Specifically, the upward and downward movements of the stop pin 142 are completed in the second guide groove 1342, and the second guide groove 1342 guides the movement of the stop pin 142 under the driving of the striking bow 144, such that the stop pin 142 can run linearly up and down along the second guide groove 1342. When the stop pin 142 moves to the lower end position, i.e., to the bottom of the second guide groove 1342, the stop lug 1313 of the stop plate 131, for example, the rotation of the stop lug 1313 in the counterclockwise direction can be stopped, so that even if the triangular key 121 is operated, the linkage engagement plate 131 is not rotated in linkage therewith at this time, so as to ensure that the safety switch 110 is placed in the relatively safe first state. When the stop pin 142 moves to the upper end position, i.e., to the top of the second guide groove 1342, the length of the second guide groove 1342 and the dimensions of the trigger lug 1312 and the stop lug 1313 can be designed such that the stop pin 142 does not affect the rotation of the linkage engagement plate 131, i.e., the locking is released, and under the operation on the triangular key 121, the linkage engagement plate 131 can be rotated in linkage therewith to freely trigger the safety switch 110.

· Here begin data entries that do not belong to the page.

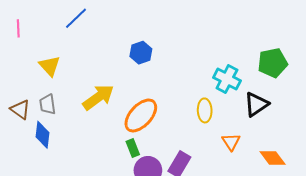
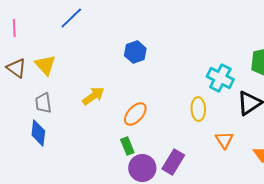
yellow arrow: (98, 97) -> (93, 96), size x0.7
brown triangle: (20, 109) -> (16, 68), moved
orange ellipse: (141, 115) -> (135, 114), size x0.7

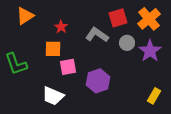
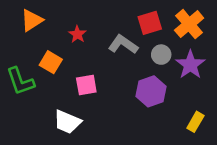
orange square: (53, 49) -> (51, 62), moved, turned 30
purple hexagon: (98, 81) -> (151, 91), moved

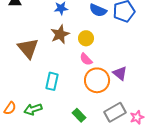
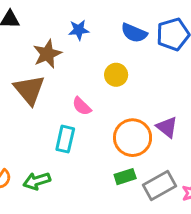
brown star: (60, 34) -> (47, 54), moved
pink semicircle: (86, 59) -> (82, 106), moved
green rectangle: (79, 115) -> (125, 177), moved, turned -64

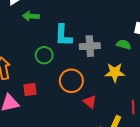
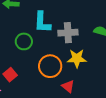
yellow star: (115, 72) -> (77, 58), moved
red square: (30, 90) -> (10, 75), turned -32

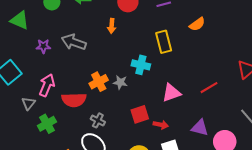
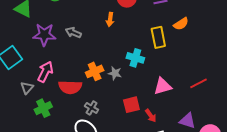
orange semicircle: (197, 24) -> (181, 24), moved
gray arrow: (74, 42) -> (73, 33), size x0.7
purple star: (43, 46) -> (44, 35), size x1.6
red arrow: (161, 125) -> (151, 116), turned 40

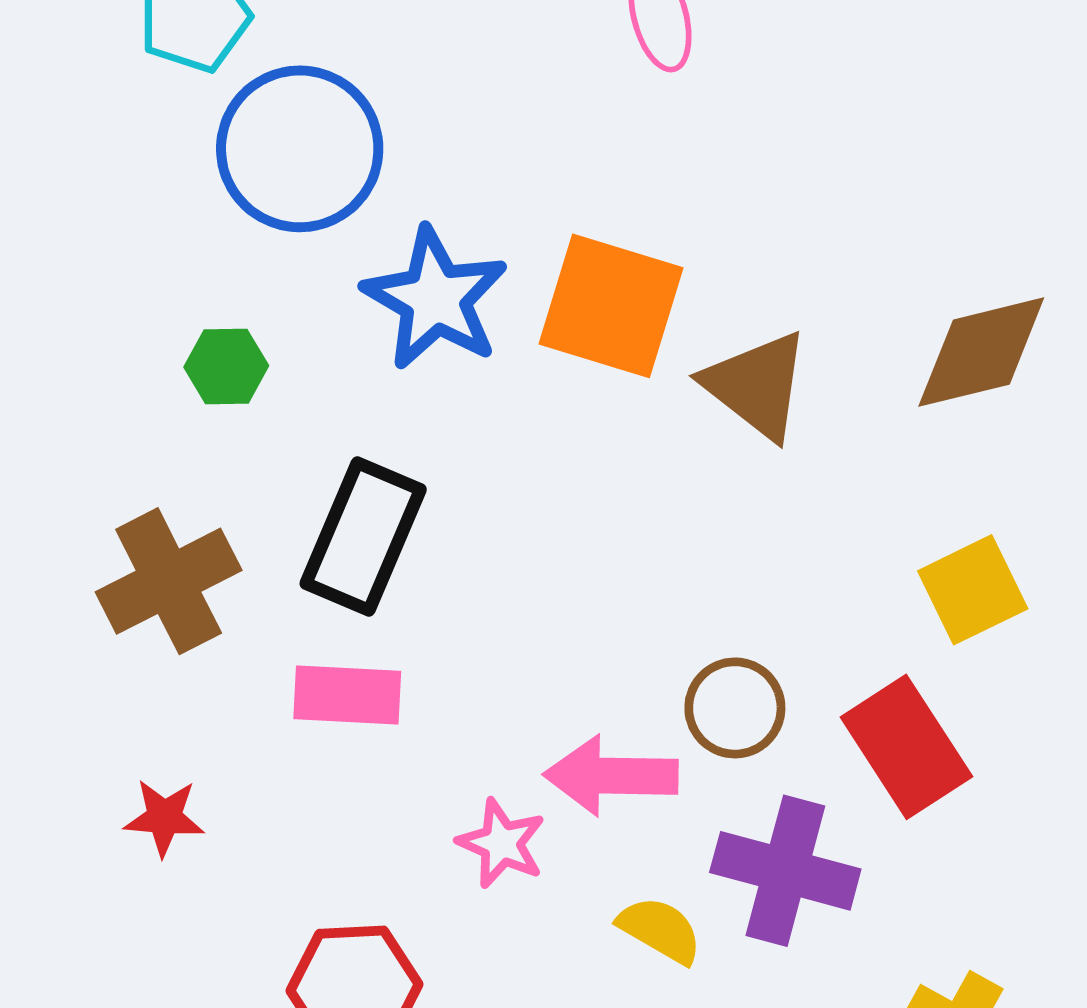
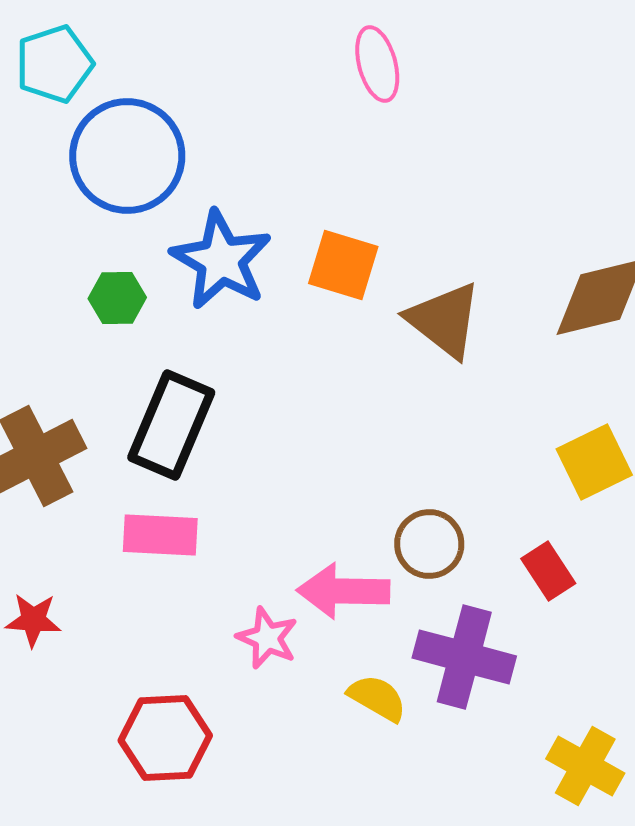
orange square: (611, 306) -> (343, 265), size x0.7
green hexagon: (226, 366) -> (117, 298), moved
red rectangle: (906, 747) -> (548, 571), size x0.6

It should be noted that, the linkage locking assembly 140 of the above embodiments acts on the linkage locking assembly 140 correspondingly through the opening or closing of the landing door, and the linkage locking assembly 140 is linked with the opening or closing of the landing door, so that the locking of the actuation of the linkage control assembly 130 is achieved, and the situation that the safety switch 110 is restored to the relatively dangerous second state in a state where the landing door is opened due to the misoperation on the triangular key 121 is avoided. Based on the teaching or inspiration of the above embodiments, it is possible to design a linkage locking assembly 140 having a specific structure which is different from those in the embodiments of the present invention. For example, by designing the shape of the striking bow 144, the stop pin 142 can be placed at the lowermost end to have a stopping function when the striking bow 144 is the position in the vertical direction, and the stop pin 142 is placed at the uppermost end to release the locking of the linkage engagement plate 131 when the striking bow 144 is in the position at an inclined angle.
The operating principle and operation method of the maintenance safety apparatus 100 of the embodiments of the present invention are specifically described in detail with reference to Figs. 11 to 14.

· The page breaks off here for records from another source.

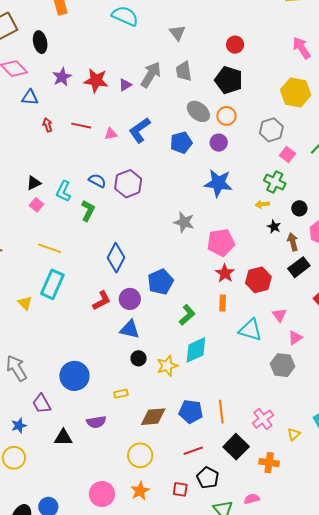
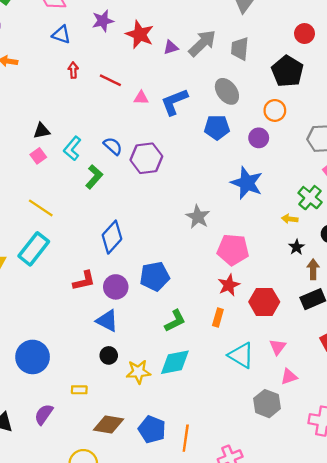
gray ellipse: (198, 111) -> (227, 91), moved
purple semicircle: (96, 422) -> (44, 414), turned 120

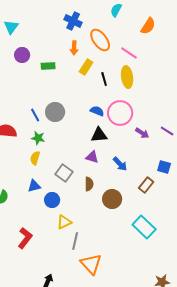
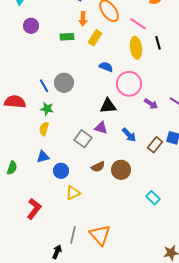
green rectangle: (48, 66) -> (67, 37), moved
black line: (104, 79) -> (158, 43), moved
blue semicircle: (97, 111) -> (106, 67), moved
gray square: (64, 173) -> (83, 139), moved
brown semicircle: (89, 184) -> (98, 167), moved, turned 64
brown rectangle: (146, 185) -> (155, 145), moved
cyan rectangle: (144, 227) -> (153, 198), size x0.6
gray line: (75, 241) -> (73, 235), moved

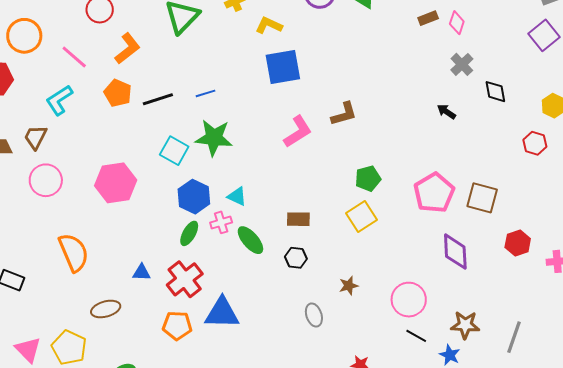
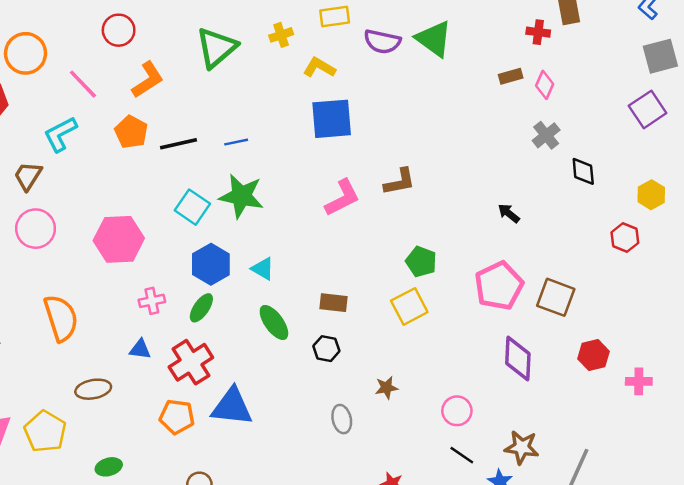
black arrow: (446, 112) -> (509, 213), moved
green pentagon: (368, 179) -> (421, 262), turned 30
pink cross: (221, 222) -> (152, 301), moved
pink circle: (409, 300) -> (457, 411), size x0.7

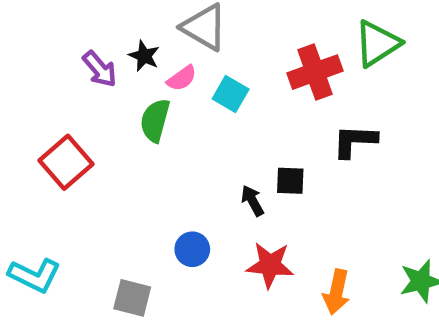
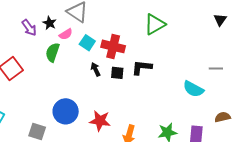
red cross: (315, 72) -> (113, 46), moved, turned 30
black square: (290, 181) -> (117, 73), moved
black arrow: (252, 201) -> (95, 69), moved
blue circle: (192, 249) -> (66, 111), size x1.6

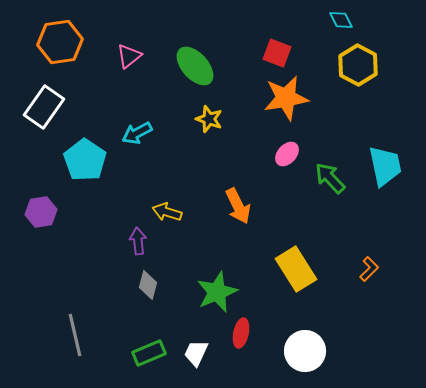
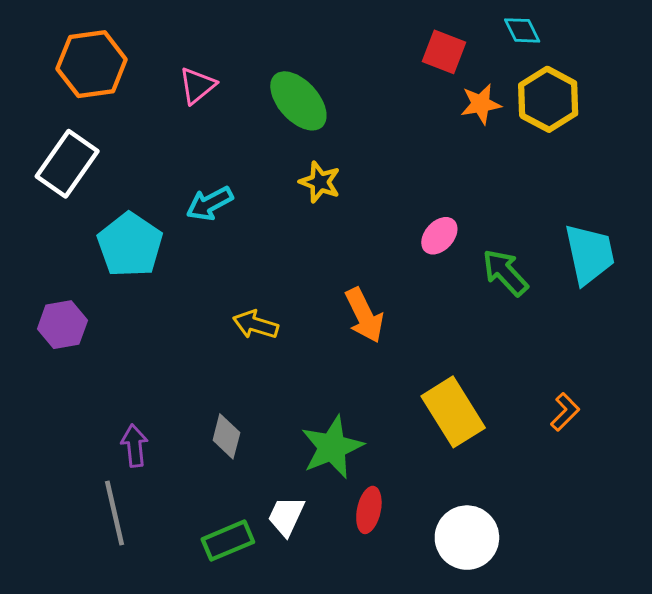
red square: (277, 53) -> (444, 52), moved
orange star: (286, 98) -> (481, 104), moved, size x0.6
purple arrow: (138, 241) -> (134, 446), moved
white trapezoid: (196, 353) -> (286, 516), moved

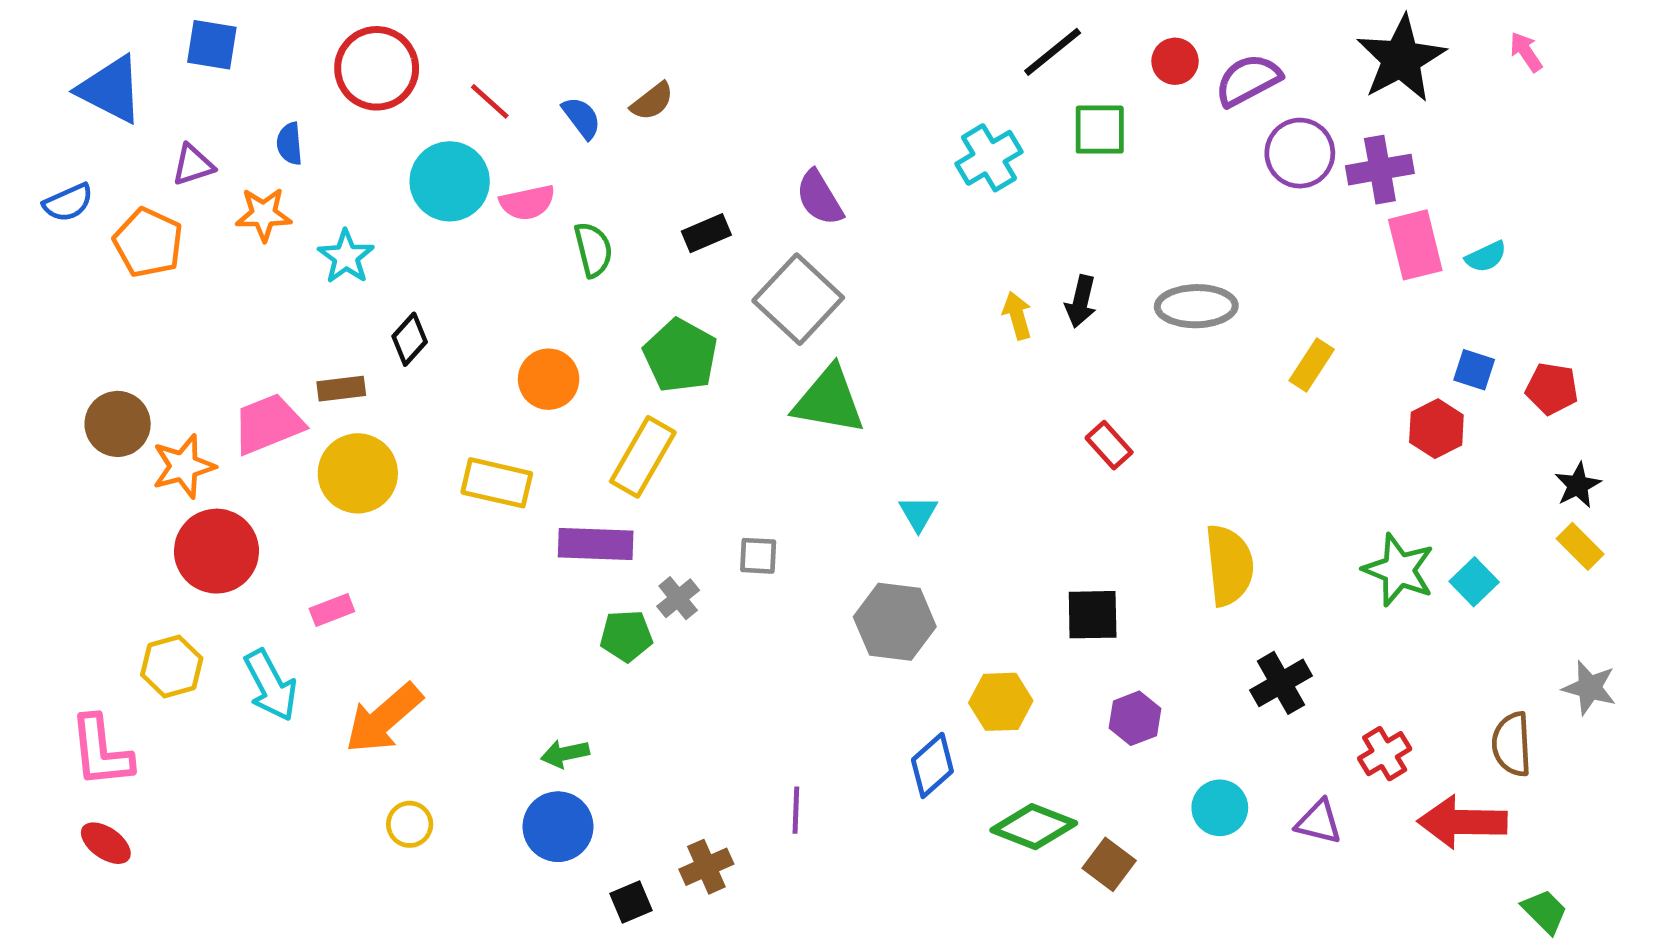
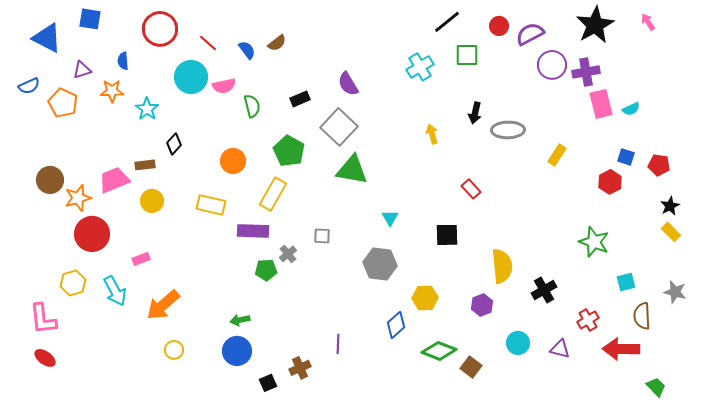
black arrow: (1081, 301) -> (475, 113), moved
yellow circle: (358, 473) -> (152, 201), size x0.7
yellow semicircle: (1229, 565) -> (502, 266), moved
cyan square: (1474, 582) -> (626, 282), moved, turned 30
black square: (1093, 615) -> (447, 235), moved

Firstly, the landing door 100 is in the initial closed state, at this time, the elevator system is operating normally, i.e. the safety switch 110 is placed in the second state corresponding to the normal operating mode; and as shown in Fig. 11, the striking bow 144 is placed in the second position in the vertical direction at this time, the stop pin 142 is placed at the top of the second guide groove 1342, the stop pin 142 does not interfere with or affect the rotation of the linkage engagement plate 131, and the linkage engagement plate 131 is not locked, so that it is possible to prepare the next unlocking operation for the door lock device 120.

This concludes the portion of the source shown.